Implement expense type option card scaffold
epic-expense-type-selection-user-interface-task-001 — Build the base ExpenseTypeOptionCard widget that renders a single tappable expense category card with label, icon, and selection state. The card must support enabled, selected, and disabled visual states, and expose a tap callback. Use design tokens exclusively for colors, spacing, and typography.
Acceptance Criteria
Technical Requirements
Implementation Notes
Define an ExpenseTypeOption model with at minimum: String id, String label, IconData icon. Use AnimatedContainer or AnimatedOpacity for smooth state transitions between enabled/selected/disabled to avoid jarring jumps. Apply design tokens via a centralized AppTokens or AppTheme class — never inline. The card border should use a 2dp selected-state ring drawn via BoxDecoration.
Disabled state should use 0.38 opacity (Material Design guideline for disabled elements).
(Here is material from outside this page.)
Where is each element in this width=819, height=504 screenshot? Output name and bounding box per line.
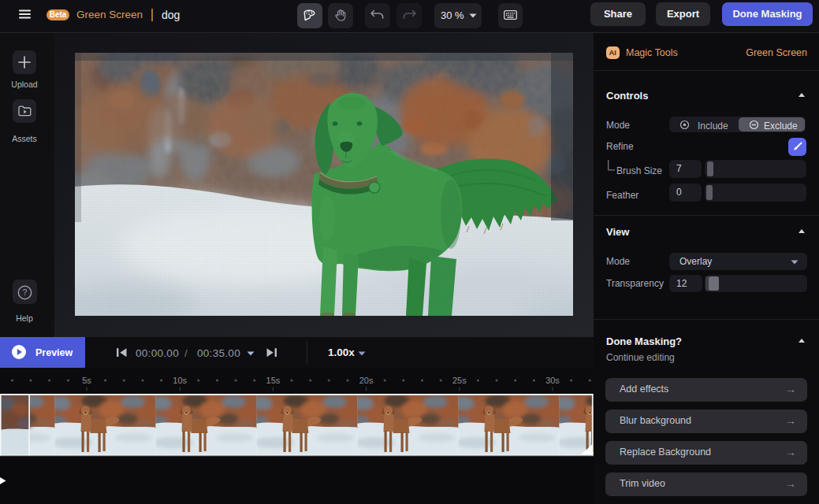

Keep the widget file under 150 lines; extract any sub-builders if needed. Do not reference BLoC, Riverpod, or any state management from inside this widget.
Testing Requirements
Unit/widget tests using flutter_test: (1) render test for each of the three states (enabled, selected, disabled), (2) tap callback fires when enabled and does not fire when disabled, (3) golden image tests for all three states at standard and 1.5× text scale, (4) verify no hardcoded color or spacing values exist via lint rule or code review checklist. Minimum 90% branch coverage on this widget file.
If the expense calculation preview subscribes to the full BLoC state stream, every unrelated state property change (e.g. a loading flag toggle) triggers a widget rebuild. With complex card animations for the disabled-state transition, this could cause frame drops on low-end Android devices used by some peer mentors.
Mitigation & Contingency
Mitigation: Use select() on the Riverpod provider to subscribe only to the specific state slice each widget needs; write a performance test asserting rebuild count on a rapid sequence of toggle events.
Contingency: If jank is detected in device testing, replace animated disabled-state transitions with instant opacity changes and defer animation polish to a follow-up sprint.
The disabled card state requires a specific contrast-safe colour combination that communicates unavailability without relying solely on colour (WCAG 1.4.1). If the current design token palette does not include a disabled-state token with sufficient contrast for text on the disabled background, the widget will either fail WCAG AA or require a last-minute design token addition that could break other components.
Mitigation & Contingency
Mitigation: Audit the existing design token manifest for disabled-state tokens at the start of the epic; if missing, raise with the design lead and add a contrast-validated token before widget implementation begins.
Contingency: If no design review is available, use the established --color-text-disabled and --color-surface-disabled tokens with an added strikethrough or lock icon to satisfy WCAG 1.4.1 non-colour requirement, and document the deviation for design review.